[[ EXERCISE MATERIAL open ]]
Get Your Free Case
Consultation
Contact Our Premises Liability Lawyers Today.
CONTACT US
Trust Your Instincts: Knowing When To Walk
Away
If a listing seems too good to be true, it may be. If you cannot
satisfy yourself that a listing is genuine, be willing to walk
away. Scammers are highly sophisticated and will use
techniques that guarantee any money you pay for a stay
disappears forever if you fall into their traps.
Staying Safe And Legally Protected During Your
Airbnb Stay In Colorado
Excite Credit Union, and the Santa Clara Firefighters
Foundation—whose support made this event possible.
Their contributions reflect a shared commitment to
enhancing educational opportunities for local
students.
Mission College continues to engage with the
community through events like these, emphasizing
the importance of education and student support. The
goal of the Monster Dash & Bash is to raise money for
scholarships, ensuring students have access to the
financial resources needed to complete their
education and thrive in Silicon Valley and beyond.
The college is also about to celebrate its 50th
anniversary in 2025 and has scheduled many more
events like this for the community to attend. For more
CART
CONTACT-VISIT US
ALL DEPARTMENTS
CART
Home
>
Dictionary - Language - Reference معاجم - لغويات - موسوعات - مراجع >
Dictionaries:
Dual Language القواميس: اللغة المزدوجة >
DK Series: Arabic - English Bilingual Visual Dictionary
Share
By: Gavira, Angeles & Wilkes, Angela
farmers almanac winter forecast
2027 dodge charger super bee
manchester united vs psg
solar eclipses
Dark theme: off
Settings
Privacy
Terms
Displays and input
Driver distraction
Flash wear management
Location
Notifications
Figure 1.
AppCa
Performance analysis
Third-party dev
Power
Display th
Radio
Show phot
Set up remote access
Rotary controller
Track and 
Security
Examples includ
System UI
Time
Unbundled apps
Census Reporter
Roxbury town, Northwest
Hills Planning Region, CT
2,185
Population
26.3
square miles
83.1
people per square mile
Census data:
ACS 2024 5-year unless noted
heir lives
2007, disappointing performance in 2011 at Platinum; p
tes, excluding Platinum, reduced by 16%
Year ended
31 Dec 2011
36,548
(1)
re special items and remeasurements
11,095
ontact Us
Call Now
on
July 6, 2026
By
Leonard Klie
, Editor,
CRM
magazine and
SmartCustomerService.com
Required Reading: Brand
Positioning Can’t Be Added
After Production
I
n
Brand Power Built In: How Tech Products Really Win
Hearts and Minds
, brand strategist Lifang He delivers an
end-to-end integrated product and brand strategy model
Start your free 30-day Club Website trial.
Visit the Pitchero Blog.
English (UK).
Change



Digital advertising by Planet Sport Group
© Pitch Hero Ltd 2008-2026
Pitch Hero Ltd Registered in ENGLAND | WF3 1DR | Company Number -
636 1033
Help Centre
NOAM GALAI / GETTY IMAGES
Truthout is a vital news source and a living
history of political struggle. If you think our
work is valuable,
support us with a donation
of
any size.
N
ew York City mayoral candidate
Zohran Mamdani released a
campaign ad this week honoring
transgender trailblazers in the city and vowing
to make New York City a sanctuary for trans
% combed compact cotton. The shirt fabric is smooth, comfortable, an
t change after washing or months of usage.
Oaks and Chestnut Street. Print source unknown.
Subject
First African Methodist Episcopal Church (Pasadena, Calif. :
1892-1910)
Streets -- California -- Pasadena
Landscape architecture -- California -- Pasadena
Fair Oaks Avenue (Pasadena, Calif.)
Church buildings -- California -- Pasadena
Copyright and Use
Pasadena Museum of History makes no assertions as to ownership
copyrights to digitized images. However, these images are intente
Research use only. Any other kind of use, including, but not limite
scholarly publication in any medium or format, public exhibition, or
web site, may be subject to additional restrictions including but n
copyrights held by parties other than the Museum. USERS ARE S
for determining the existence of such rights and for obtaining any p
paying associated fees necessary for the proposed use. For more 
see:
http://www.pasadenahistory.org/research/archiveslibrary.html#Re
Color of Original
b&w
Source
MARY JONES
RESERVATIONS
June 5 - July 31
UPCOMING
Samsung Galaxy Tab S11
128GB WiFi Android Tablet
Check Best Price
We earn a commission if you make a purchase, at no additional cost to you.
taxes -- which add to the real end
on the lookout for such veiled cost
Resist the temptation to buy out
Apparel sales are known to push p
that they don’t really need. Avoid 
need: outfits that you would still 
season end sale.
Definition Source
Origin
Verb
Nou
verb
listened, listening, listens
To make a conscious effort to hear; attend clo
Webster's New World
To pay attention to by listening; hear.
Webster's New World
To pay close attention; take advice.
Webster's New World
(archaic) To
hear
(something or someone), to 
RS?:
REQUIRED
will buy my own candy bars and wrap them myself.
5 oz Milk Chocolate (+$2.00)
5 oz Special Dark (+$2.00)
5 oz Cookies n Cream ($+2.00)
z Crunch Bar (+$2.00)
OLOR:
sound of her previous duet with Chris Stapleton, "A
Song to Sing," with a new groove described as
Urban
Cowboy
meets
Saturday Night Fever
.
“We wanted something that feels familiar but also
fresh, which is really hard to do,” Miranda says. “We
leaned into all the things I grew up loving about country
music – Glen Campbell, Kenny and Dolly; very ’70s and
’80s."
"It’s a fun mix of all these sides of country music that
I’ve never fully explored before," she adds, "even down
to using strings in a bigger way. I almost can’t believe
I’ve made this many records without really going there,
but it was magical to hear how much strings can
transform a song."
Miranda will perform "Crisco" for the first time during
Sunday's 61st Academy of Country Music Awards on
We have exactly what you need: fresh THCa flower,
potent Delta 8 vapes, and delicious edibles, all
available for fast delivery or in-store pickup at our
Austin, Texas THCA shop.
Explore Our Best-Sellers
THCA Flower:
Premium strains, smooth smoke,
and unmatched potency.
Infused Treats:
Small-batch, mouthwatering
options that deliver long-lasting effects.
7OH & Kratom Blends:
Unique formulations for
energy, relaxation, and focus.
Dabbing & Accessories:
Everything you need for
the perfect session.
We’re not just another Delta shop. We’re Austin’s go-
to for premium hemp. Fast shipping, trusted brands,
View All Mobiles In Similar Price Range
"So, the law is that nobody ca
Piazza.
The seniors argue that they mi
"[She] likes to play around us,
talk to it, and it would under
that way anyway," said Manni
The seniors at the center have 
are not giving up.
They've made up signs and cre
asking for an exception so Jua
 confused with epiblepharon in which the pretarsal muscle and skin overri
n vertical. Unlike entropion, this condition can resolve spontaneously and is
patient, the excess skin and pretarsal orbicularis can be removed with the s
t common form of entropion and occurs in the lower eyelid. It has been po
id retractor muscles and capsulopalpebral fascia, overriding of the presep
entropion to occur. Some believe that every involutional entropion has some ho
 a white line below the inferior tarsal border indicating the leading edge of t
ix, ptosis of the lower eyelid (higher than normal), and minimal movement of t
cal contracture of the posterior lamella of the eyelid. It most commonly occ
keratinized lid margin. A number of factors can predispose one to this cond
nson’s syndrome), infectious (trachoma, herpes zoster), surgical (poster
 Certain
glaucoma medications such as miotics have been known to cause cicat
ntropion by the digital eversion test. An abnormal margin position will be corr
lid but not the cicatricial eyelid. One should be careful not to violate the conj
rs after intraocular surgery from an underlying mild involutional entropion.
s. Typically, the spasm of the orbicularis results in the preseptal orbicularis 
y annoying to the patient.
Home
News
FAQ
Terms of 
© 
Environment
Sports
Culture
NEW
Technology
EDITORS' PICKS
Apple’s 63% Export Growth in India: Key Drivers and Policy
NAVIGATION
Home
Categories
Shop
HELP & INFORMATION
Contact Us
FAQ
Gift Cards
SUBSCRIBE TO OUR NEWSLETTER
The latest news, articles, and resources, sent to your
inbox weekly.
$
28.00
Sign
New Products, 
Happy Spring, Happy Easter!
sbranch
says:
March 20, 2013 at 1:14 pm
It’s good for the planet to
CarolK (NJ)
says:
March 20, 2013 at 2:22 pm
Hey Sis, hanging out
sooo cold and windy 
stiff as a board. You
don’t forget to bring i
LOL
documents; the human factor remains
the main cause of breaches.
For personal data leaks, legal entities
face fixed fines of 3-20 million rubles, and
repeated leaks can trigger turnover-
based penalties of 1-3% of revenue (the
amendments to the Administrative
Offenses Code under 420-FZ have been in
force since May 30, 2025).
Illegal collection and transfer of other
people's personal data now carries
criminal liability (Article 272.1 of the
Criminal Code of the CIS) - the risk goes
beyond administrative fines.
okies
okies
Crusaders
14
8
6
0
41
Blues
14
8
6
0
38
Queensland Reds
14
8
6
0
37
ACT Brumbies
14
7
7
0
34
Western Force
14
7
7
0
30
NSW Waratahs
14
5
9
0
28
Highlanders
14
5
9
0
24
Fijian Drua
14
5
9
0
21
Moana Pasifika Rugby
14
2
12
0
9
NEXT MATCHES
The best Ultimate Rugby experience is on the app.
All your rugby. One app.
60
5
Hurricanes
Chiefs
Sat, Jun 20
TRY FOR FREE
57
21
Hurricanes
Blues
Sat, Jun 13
[[ EXERCISE MATERIAL closed ]]
→ TASK DIRECTIONS
The line with "criminal liability (Article 272.1 of the" and every line after it up to the end of the entries: output those exactly, and only those.

→ EXERCISE ANSWER
criminal liability (Article 272.1 of the
Criminal Code of the CIS) - the risk goes
beyond administrative fines.
okies
okies
Crusaders
14
8
6
0
41
Blues
14
8
6
0
38
Queensland Reds
14
8
6
0
37
ACT Brumbies
14
7
7
0
34
Western Force
14
7
7
0
30
NSW Waratahs
14
5
9
0
28
Highlanders
14
5
9
0
24
Fijian Drua
14
5
9
0
21
Moana Pasifika Rugby
14
2
12
0
9
NEXT MATCHES
The best Ultimate Rugby experience is on the app.
All your rugby. One app.
60
5
Hurricanes
Chiefs
Sat, Jun 20
TRY FOR FREE
57
21
Hurricanes
Blues
Sat, Jun 13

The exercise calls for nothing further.